[ENH] evaluate should accept ensembler separate from forecasters

RNKuhns commented 1 year ago

Is your feature request related to a problem? Please describe.

In the forecasting module, the evaluate function currently lets a user use timeseries cross-validation to compare different forecasters.

This can be individual forecasters or an ensemble forecaster. It is common place in forecasting that appropriately defined ensembles of forecasters produce better forecasts than individual forecasters. The evaluate function currently allows this comparison to be made by passing an ensemble forecaster alongside the individual forecasters to be compared against.

However, this is inefficient in common place forecasting evaluation use cases. For example, fitting several forecasters and then comparing the results amongst the forecasters and different ensembles of the forecasters. In a simple case, where the forecasters are compared to a single ensemble, this would currently result in the forecasters each being fit and predicted twice for each evaluation window (once for each forecaster individually and once in the ensemble forecaster). If there are multiple ensembles being compared the level of duplication grows. This can also be "slow" in the simple case if any of the individual forecasters are "slow" to fit/predict or there are many evaluation windows for refitting.

Describe the solution you'd like

sktime should provide the ability to ensemble forecasts without fitting the underlying models (e.g. given some forecasts, apply the ensembler to the forecasts rather than accepting the training data, fitting the models, making the forecasts and then ensembling them).

The evaluate function should make use of this functionality by including a parameter that accepts an ensembler or list of ensemblers. The evaluate function should use this to provide results for individual forecasters and the specified ensembles (in a given evaluation window the results of the individual forecasters could be temporarily stored for use by provided ensemblers) to let users more efficiently perform commonplace forecast evaluation (in common practice, users should almost always be comparing their forecasts to a challenger model or models, and also comparing if combinations of the model forecasts are better than the individual models).

Describe alternatives you've considered The alternative is the status quo, but as currently constituted, comparing ensembles of forecasters involves inefficiency in performing a standard forecast evaluation.

Additional context I'd propose adding a method to each ensemble forecasters that lets the ensembling be applied to external forecasts. For current ensemblers there would need to be a refactor to separate the application of the ensembling approach from the fitting/predicting of underlying models (into a method also used by the ensemble if a user calls fit/predict on the ensembler). But this seems like an easier way to re-use code than something like separating this out into a separate class/function.

fkiraly commented 1 year ago

For example, fitting several forecasters and then comparing the results amongst the forecasters and different ensembles of the forecasters.
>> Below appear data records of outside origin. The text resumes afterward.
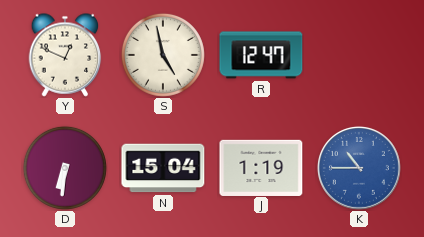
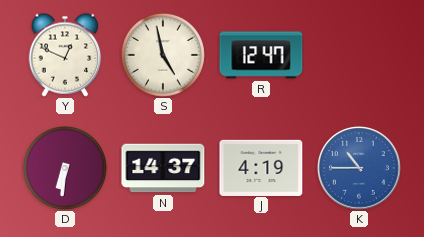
N: 15:04 -> 14:37
J: 1:19 -> 4:19
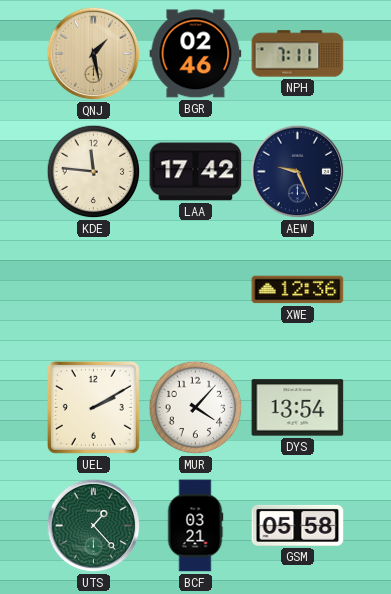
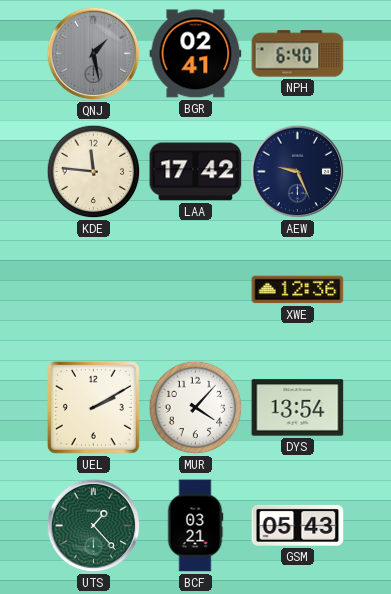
QNJ dial: champagne -> grey
BGR: 02:46 -> 02:41
NPH: 7:11 -> 6:40
GSM: 05:58 -> 05:43
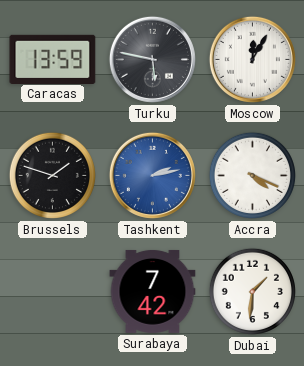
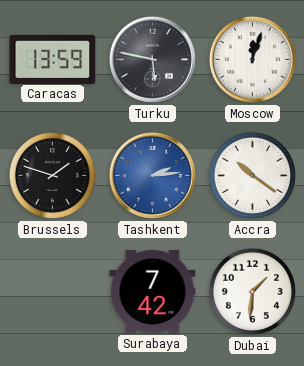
Moscow: 12:05 -> 12:03
Tashkent: 2:13 -> 2:14
Accra: 4:19 -> 10:21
In a simple case, where the forecasters are compared to a single ensemble, this would currently result in the forecasters each being fit and predicted twice for each evaluation window (once for each forecaster individually and once in the ensemble forecaster). If there are multiple ensembles being compared the level of duplication grows.

Yes, I do get the efficiency/duplication argument here.
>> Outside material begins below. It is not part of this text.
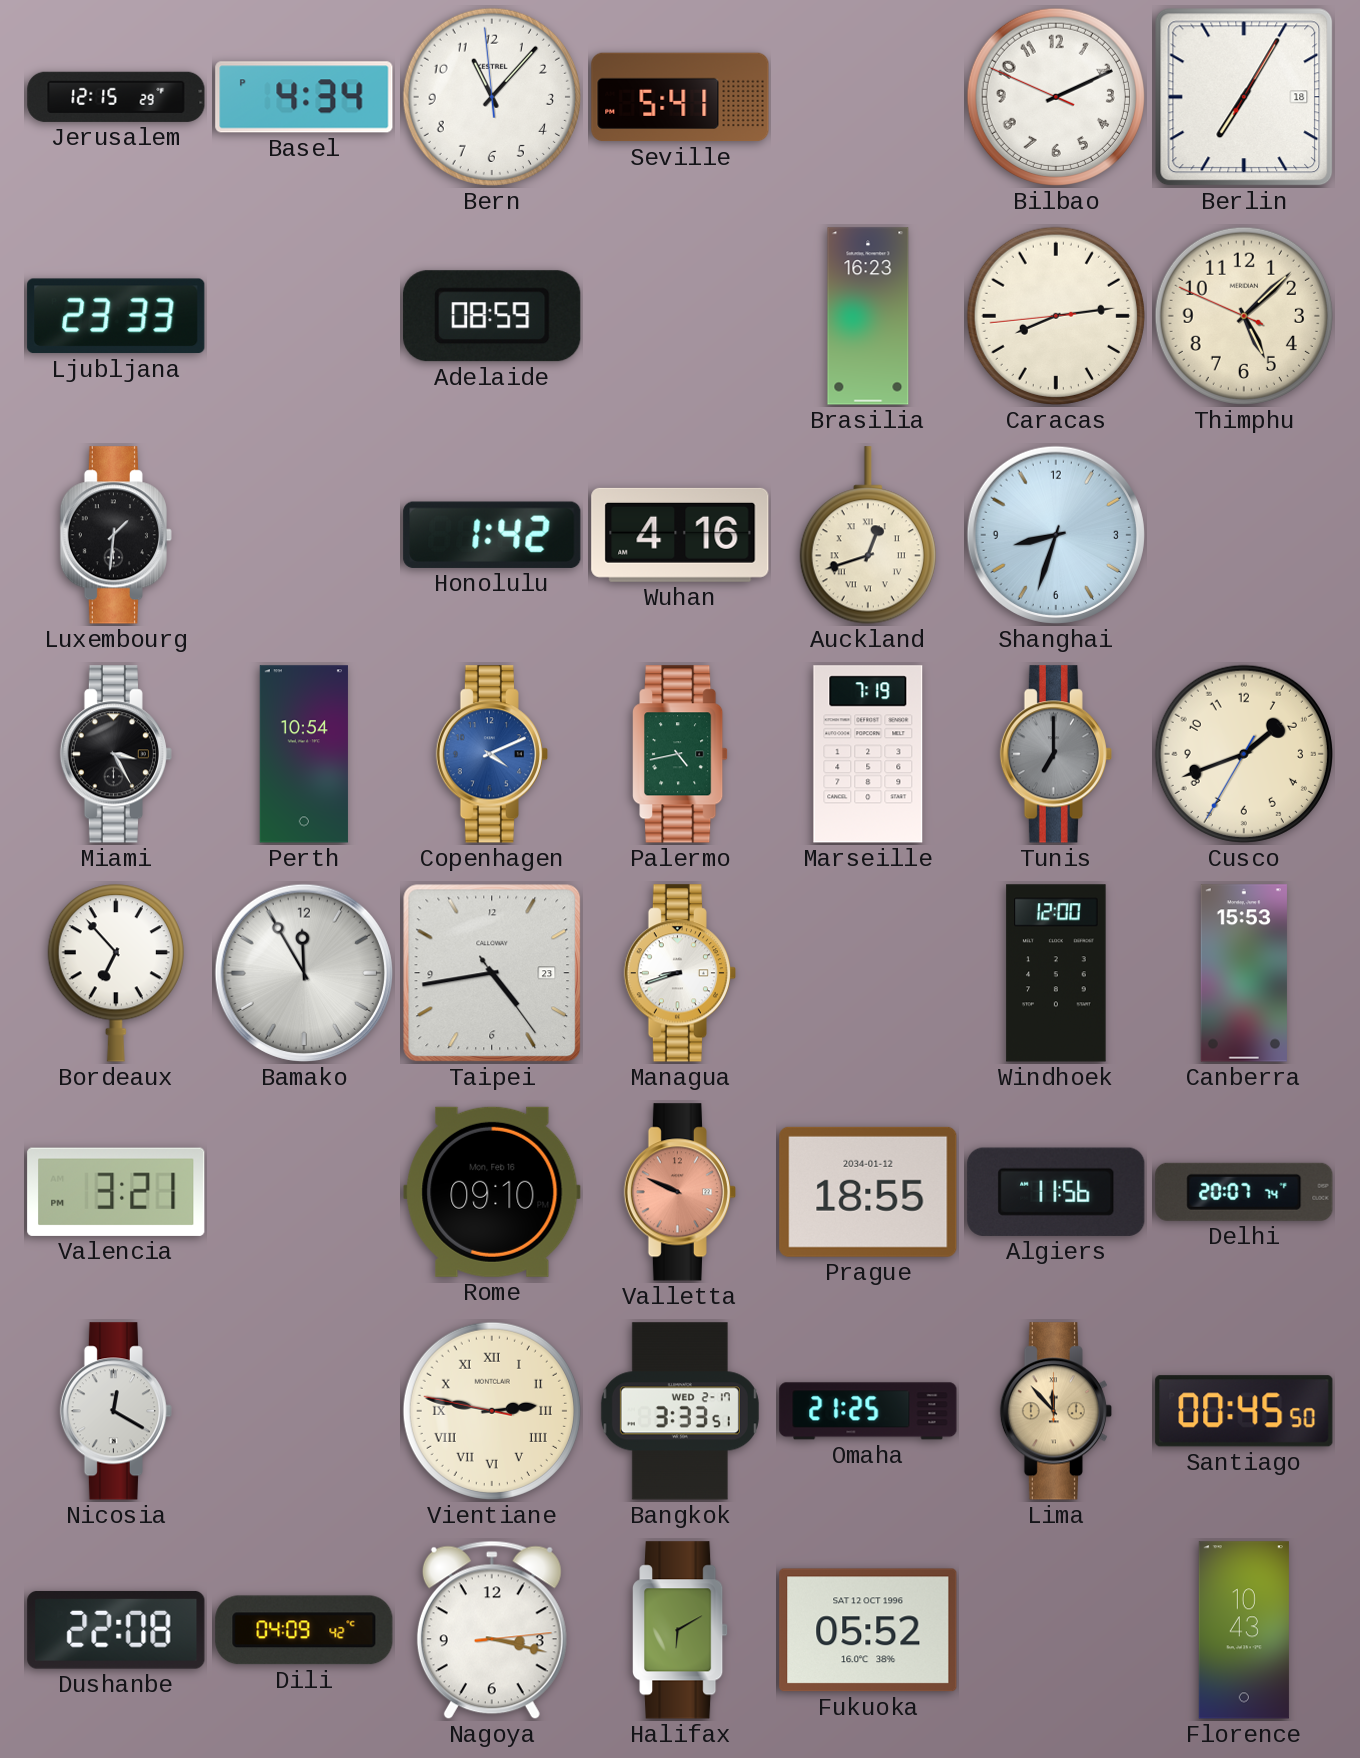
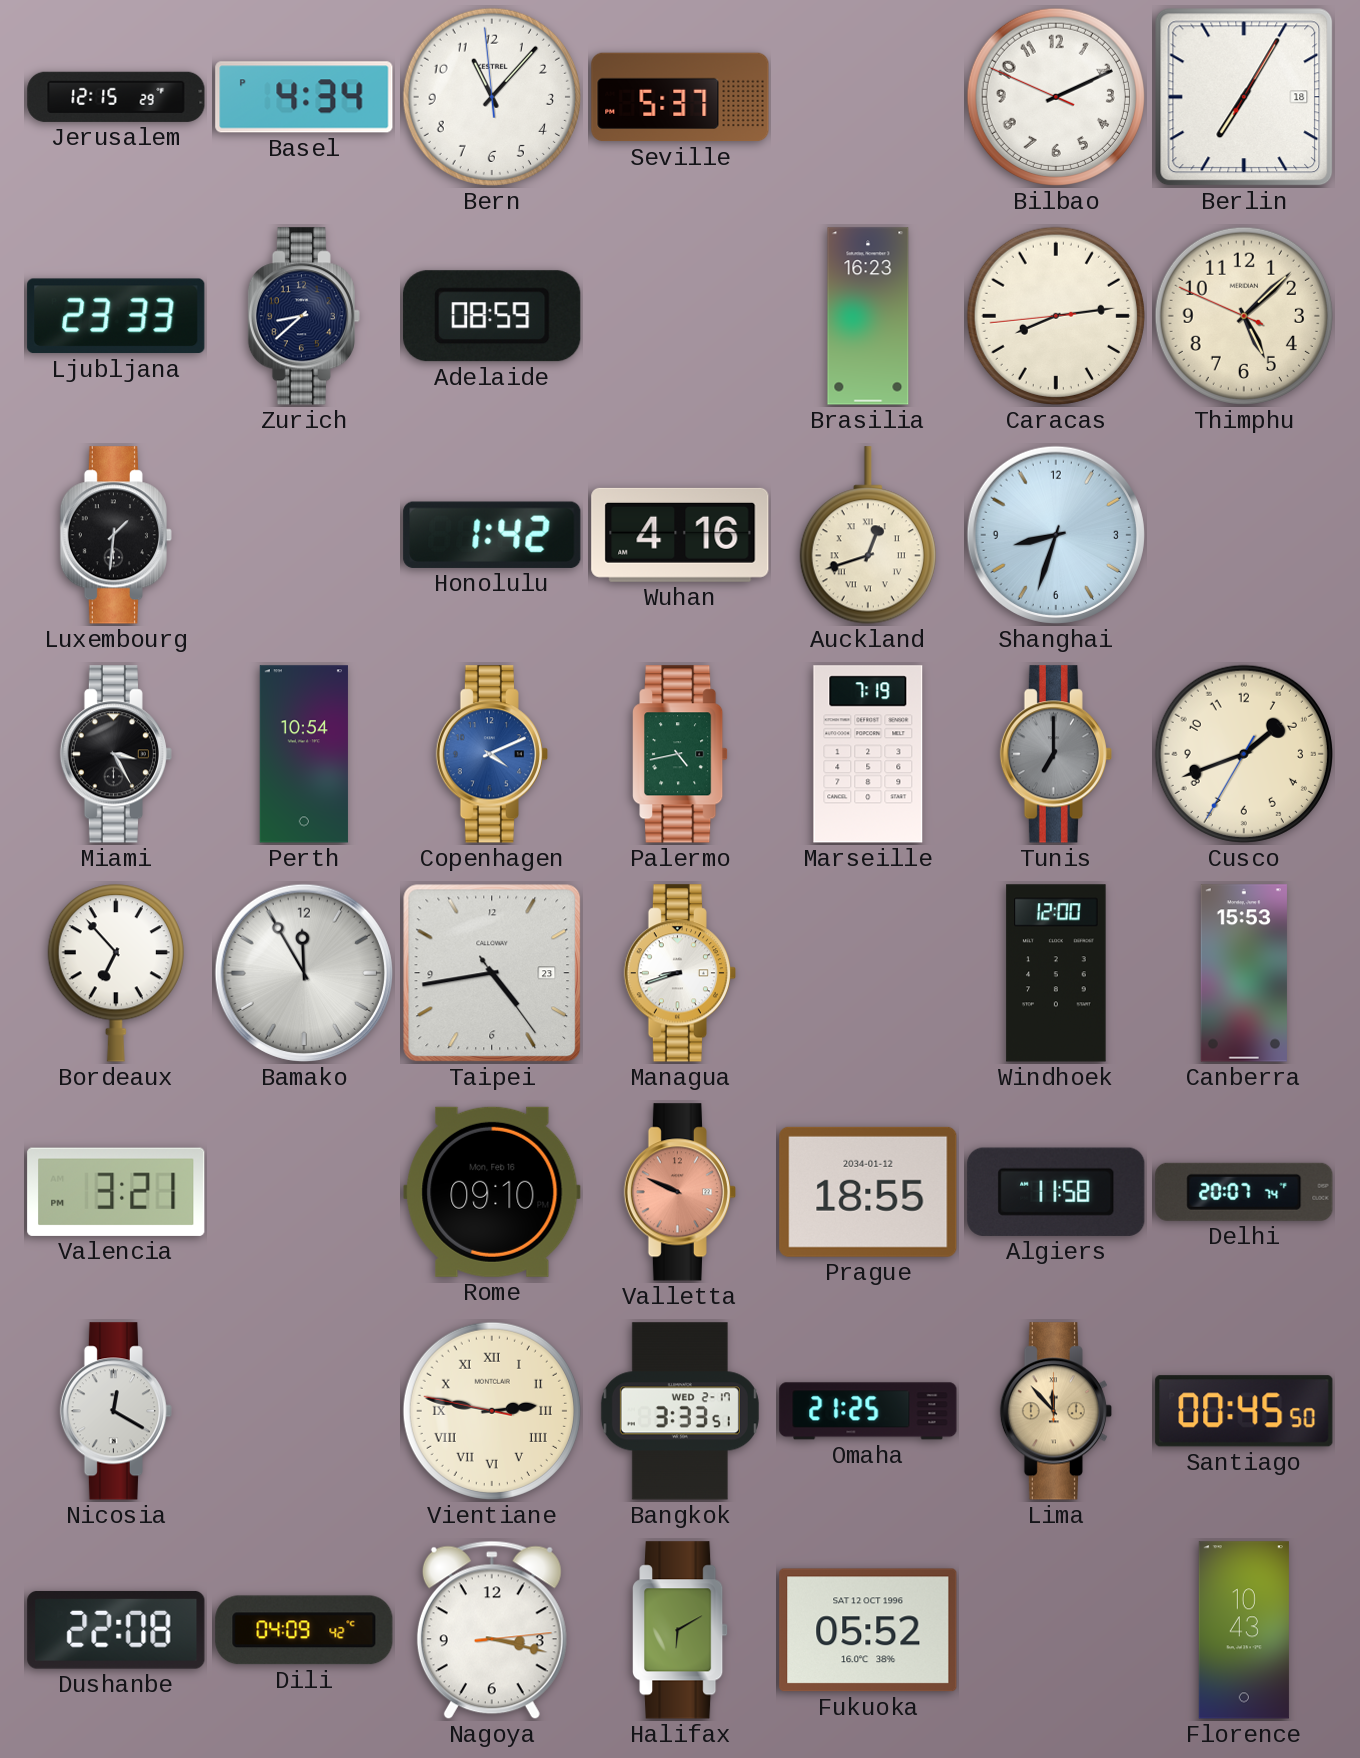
Seville: 5:41 -> 5:37
Zurich: none -> 8:38
Algiers: 11:56 -> 11:58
I think there are two points to discuss:

is the use case as stated the right workflow? I think it might be prone to overfitting, and methodologically maybe you want to do sth else (but very similar) instead?
is there a way to do this without increasing coupling between the choice of the ensemble/composite/pipeline and the evaluation method? Or, more generally, what are the ways to do it? I assume you recognize the risk of coupling and the risk making an already high-complexity interface (evaluate) acquire parameters that are only valid in some special use cases.
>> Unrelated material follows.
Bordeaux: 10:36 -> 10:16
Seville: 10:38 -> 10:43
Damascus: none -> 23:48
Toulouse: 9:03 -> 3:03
I'll go through these separately.

fkiraly commented 1 year ago

is the use case as stated the right workflow?

Depending on what you mean, it might lead to "overfitting in evaluation".

Suppose we have 6 component forecasters that we could ensemble over, and 2 ways to aggregate. That gives us $(2^6 - 1) \cdot 2 = 126$ combinations to evaluate.

Let's say what we choose does not have an influence at all on the error metric, but it is independently (identically) distributed.

Then, the "best" model will appear with the maximum order statistic in the sample of 126, i.e., it will have the cdf $F'(x) = F(x) ^ {126}$ of whatever the metric was distributed (assuming wlog that bigger was better).

This skews it pretty far up. For instance, if we start with a uniform distribution on $[0,1]$ (let's say, an R-squared), the point $x$ where $F'(x) = \frac{1}{2}$ will be $x = 0.5 ^ {\frac{1}{126}} \approx 0.995$, that is, it looks like we have a pretty good model with the top performer, it has 0.99-something, even if it is just equally performant as everything else.

fkiraly commented 1 year ago

What is more "sound" imo is to put the ensemble in a multiplexer or other tuner, and tune which models are included. Generalization include weighted ensemble methods, with weights being determined after a single fit of all compnent models, such as AutoEnsembleForeceaster which is currently in sktime.

I do agree that if you would want to do the exhaustive search, it does end up being wasteful, so maybe what you want is a tuner and not a change to the evaluate function? E.g., sth similar to AutoEnsembleForecaster or the online_learning module?

Having said that, it may be worth having a variant of the evaluate function to use inside a tuner? For that, you would need access to predictions that you can then ensemle and compute metrics of.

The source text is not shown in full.